As lore had it, he got the name Titanic as a young man before World War I in a pool hall in Joplin, Mo. But I said I found it hard to buy that he got it by jumping over a pool table, or diving over a pool table, or whatever else he'd let people believe.
He said, "I did get the name in a pool game in Joplin, before the war. Snow Clark gave it to me. We were in a big game of pocket pool. Snow and me were partners against two other fellers. The stakes got pretty high. Snow saw me miss a couple of shots I should have made, and he knew it takes as much skill to miss a shot intentionally as it does to make it. He thought I'd put him in the can—that I'd bet on the other side. That's when he said, 'Boy, you're sinkin' me like the Titanic.' I started laughing. I knew he'd given me a great name." "I'll take that version," I said.

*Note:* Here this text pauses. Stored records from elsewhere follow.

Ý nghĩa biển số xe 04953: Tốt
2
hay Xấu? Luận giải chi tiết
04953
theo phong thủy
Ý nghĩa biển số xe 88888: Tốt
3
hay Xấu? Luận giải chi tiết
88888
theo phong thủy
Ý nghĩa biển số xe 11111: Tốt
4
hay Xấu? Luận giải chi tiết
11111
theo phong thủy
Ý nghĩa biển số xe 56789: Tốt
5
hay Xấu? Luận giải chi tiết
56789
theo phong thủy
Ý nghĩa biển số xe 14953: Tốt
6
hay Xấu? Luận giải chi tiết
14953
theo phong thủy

DIFFERING MEMORIES OF THE MATCH AGAINST BYRON NELSON
In years past I'd talked to Ben Hogan and Byron Nelson about Titanic. Each said he possessed a fine golf swing and was a hell of a player. Hogan also said, "Only a fool would play him in a game he suggested."
The match between Titanic and Byron wasn't covered by the press and was never written about, but it became a part of Fort Worth golf history. They played an 18-hole match for $1,000—winner take all—in 1931 at Ridglea on the west side of town. Ridglea was a public course then, but since 1954 it has been a country club of prominence.
One thousand was big money in those days. It would be the equivalent of $14,000 today in terms of buying power.
Ti was in town, and all of the public courses were gambling haunts back then. He dropped by Ridglea and let it be known that he wanted to play "the best man in town." Word reached a member at Glen Garden Country Club, where Byron was a junior member. This was a year before he turned pro. Byron was the best amateur around the area then.
The member at Glen Garden liked games of chance and rounded up two other investors to back Nelson in the match.
Byron's memory of the event:
"I never gambled at golf in my life, and I didn't want to be a part of it. I don't really remember who the backers were. A Mr. Brown was involved, but that's the only name I recall. Mr. Brown said not to worry about the money. All I had to do was play my best golf—they were taking the risk.
"Well, of course, I enjoyed competition. I wanted to play my best. About a dozen people followed us. I was nervous and bogeyed two holes and fell behind, but I played well on the back nine. We both shot 70, which was one under par, I believe. The match was a tie. We broke even." I shared Byron's memory of the match with Titanic at Meadowbrook. Ti said, "Byron Nelson said we tied? Well, all I know is, I shot a 70 and Byron shot a 71. Ask Mr. Brown if we broke even."
Before our meeting ended, Titanic said, "I can still play a little. I'll tell you what. You let me tee it up everywhere, even in the bunkers and the rough, and I'll bet you two hundred I can shoot my age. I'll shoot a 77."
I could only smile.
"I'll bet you can, too, Ti," I said.